Dataset entries:
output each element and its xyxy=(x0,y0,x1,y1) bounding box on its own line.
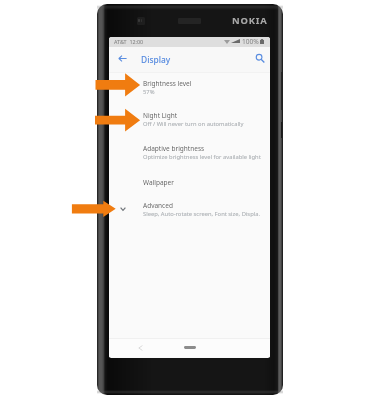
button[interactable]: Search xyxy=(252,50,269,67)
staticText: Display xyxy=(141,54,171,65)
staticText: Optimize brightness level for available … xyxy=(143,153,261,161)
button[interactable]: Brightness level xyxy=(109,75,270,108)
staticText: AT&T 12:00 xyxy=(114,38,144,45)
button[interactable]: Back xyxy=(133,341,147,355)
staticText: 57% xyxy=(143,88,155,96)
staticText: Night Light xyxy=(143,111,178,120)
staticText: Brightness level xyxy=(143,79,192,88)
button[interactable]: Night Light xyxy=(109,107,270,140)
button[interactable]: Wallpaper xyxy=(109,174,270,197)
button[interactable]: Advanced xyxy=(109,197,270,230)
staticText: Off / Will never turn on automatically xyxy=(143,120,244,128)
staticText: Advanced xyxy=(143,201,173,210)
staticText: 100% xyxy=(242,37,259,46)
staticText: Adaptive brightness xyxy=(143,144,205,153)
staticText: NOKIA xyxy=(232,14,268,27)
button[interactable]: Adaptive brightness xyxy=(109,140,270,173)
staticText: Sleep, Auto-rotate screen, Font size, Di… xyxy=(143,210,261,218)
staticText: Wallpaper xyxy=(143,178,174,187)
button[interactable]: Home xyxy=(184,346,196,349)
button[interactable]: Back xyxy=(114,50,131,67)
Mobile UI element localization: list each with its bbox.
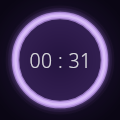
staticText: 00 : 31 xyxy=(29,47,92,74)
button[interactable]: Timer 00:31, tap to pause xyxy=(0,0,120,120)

...

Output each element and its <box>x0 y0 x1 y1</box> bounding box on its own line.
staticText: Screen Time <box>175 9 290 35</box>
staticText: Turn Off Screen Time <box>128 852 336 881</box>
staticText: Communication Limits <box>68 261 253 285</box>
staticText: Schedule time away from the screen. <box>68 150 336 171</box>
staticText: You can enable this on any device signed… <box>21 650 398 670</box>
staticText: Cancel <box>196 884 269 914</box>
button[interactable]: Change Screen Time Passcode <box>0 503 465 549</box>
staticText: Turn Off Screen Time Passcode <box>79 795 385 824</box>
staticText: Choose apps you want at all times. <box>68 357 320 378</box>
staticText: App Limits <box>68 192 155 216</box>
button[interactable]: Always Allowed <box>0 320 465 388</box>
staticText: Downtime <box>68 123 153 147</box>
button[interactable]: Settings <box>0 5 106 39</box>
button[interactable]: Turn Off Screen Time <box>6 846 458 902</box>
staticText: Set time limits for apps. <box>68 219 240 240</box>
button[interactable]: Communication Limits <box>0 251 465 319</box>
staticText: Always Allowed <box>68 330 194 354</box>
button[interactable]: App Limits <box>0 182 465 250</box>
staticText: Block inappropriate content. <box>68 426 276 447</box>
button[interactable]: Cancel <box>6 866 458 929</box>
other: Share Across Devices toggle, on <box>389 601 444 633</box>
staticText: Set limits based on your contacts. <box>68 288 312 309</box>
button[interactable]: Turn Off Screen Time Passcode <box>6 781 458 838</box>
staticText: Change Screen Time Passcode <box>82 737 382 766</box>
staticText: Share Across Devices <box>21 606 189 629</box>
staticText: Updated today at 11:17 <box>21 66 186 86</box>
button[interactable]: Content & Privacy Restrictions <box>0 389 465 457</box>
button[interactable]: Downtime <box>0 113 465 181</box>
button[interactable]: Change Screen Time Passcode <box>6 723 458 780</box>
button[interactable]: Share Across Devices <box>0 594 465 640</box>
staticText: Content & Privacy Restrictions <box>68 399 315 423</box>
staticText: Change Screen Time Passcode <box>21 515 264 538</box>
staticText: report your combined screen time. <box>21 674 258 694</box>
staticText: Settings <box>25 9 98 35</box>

==

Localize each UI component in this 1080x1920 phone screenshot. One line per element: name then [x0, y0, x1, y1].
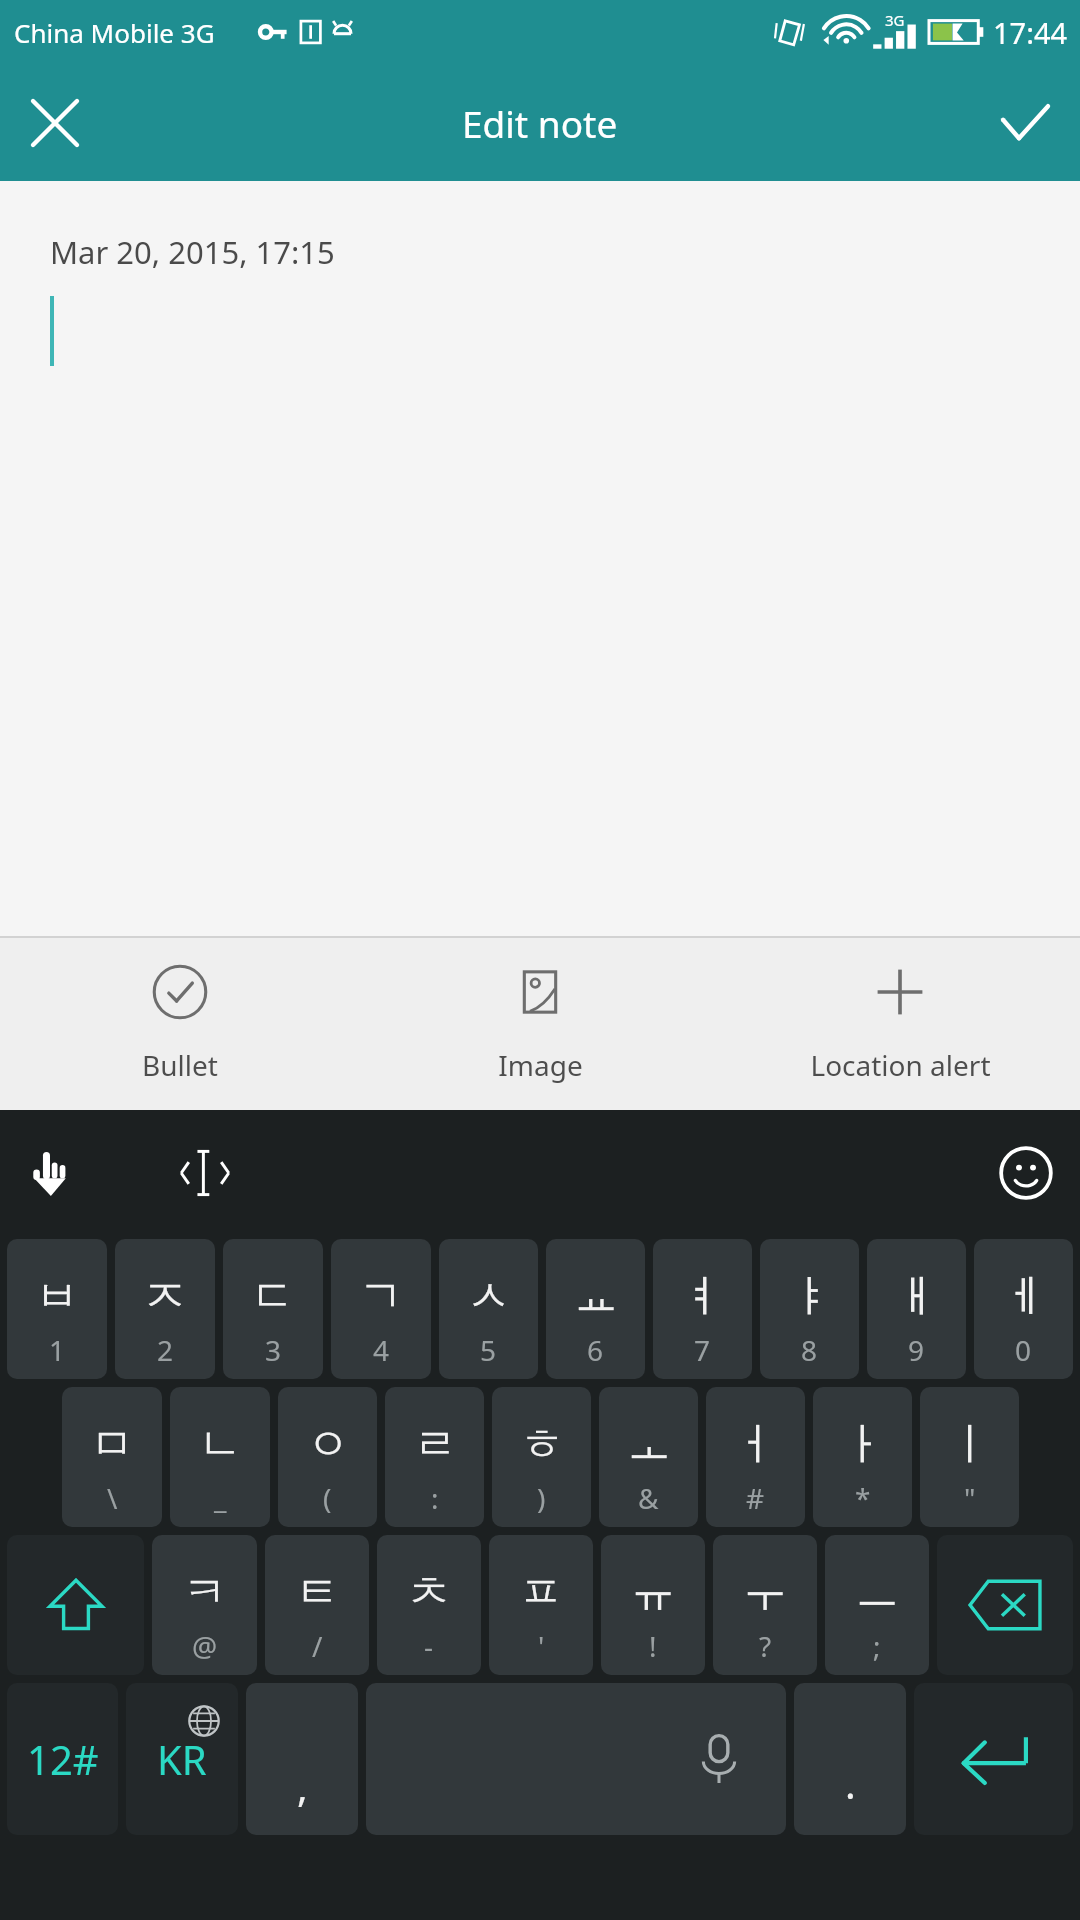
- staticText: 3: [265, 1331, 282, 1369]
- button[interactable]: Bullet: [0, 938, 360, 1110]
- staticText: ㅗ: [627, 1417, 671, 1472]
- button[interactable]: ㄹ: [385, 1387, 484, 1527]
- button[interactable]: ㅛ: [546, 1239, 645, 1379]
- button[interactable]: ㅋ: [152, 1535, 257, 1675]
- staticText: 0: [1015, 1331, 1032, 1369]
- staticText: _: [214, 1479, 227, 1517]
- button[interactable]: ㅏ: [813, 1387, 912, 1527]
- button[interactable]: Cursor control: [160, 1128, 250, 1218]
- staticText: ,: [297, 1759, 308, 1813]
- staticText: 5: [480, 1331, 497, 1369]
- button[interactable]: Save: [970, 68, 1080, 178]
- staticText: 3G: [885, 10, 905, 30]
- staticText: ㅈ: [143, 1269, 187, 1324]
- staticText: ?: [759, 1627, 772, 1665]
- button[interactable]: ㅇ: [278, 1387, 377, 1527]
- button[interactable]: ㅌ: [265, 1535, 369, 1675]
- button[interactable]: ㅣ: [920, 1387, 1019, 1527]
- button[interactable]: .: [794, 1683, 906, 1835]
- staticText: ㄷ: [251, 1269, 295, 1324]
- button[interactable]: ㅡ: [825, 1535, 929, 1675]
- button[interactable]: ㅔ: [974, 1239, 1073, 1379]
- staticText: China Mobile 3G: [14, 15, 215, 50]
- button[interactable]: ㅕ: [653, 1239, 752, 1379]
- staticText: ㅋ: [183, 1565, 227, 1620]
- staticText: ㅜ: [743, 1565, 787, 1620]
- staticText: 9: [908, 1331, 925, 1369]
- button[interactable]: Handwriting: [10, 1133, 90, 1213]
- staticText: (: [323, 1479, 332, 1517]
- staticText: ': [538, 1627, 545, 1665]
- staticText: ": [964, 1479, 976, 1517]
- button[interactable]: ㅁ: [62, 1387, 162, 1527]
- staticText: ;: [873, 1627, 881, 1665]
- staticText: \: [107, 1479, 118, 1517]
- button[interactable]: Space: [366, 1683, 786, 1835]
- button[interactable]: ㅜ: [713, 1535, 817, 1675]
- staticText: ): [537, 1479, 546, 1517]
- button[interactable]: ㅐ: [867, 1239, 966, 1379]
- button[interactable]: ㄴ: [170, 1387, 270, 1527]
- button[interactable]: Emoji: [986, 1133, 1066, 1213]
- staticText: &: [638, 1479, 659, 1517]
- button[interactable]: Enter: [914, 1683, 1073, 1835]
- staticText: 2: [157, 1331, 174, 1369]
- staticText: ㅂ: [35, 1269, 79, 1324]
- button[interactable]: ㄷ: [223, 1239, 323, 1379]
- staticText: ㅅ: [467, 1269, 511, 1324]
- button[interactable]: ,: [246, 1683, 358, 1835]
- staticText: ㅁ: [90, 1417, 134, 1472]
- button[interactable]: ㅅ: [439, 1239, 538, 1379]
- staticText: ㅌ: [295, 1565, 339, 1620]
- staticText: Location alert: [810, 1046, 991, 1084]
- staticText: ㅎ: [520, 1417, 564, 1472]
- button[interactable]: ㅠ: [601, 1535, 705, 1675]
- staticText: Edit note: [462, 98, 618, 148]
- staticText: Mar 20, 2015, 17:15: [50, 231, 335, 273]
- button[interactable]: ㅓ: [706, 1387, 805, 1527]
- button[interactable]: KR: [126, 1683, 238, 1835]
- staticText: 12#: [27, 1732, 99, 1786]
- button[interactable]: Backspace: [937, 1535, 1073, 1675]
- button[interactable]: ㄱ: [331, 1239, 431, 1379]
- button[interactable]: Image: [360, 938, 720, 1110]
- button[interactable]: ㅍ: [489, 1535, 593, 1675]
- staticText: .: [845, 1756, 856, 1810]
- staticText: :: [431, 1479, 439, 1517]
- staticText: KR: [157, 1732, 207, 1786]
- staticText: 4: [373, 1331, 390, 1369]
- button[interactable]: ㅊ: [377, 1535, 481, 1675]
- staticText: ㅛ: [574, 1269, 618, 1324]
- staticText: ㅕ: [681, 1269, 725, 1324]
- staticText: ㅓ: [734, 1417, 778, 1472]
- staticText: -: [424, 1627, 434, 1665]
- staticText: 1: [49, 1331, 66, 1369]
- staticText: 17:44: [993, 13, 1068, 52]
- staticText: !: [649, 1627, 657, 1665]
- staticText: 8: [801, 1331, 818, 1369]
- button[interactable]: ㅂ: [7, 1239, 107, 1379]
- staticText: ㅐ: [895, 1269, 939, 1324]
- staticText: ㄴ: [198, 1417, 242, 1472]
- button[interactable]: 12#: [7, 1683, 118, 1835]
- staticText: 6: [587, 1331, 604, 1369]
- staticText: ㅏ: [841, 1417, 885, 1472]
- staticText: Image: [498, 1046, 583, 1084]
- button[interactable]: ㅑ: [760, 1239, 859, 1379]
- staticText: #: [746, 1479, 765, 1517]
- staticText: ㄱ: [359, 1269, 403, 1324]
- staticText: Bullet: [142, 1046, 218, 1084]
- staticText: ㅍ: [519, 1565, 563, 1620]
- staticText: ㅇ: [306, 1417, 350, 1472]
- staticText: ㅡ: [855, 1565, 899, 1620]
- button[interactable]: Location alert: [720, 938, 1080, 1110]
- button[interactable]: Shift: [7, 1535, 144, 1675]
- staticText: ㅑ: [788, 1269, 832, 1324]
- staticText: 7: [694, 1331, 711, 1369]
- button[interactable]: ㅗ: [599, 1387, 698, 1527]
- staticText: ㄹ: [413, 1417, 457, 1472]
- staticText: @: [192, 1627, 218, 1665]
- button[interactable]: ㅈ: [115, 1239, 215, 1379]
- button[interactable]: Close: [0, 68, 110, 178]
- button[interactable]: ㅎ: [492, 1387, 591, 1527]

### YOUR OBJECTIVE
All lines above with the word "Light" need to be reported.

### EXERCISE SOLUTION
staticText: Night Light xyxy=(143,111,178,120)
button[interactable]: Night Light xyxy=(109,107,270,140)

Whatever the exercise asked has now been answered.